**Task to complete:**
For the records below, output every line from the one holding "BIBLIOTECAS" through the final line, unaltered, and no other lines.

**Extracted records:**
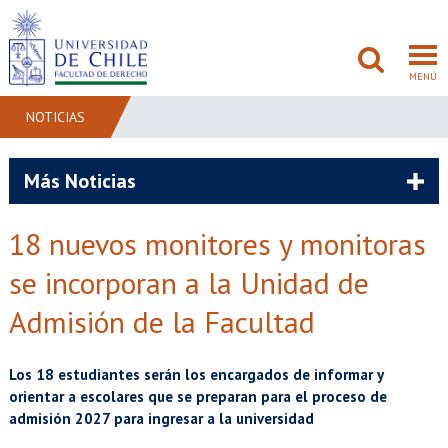
MENÚ
NOTICIAS
FACULTAD
Más Noticias
PREGRADO
18 nuevos monitores y monitoras
POSTGRADO
se incorporan a la Unidad de
ADMISIÓN
Admisión de la Facultad
INVESTIGACIÓN
Los 18 estudiantes serán los encargados de informar y
orientar a escolares que se preparan para el proceso de
BIBLIOTECAS
admisión 2027 para ingresar a la universidad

**Answer:**
BIBLIOTECAS
admisión 2027 para ingresar a la universidad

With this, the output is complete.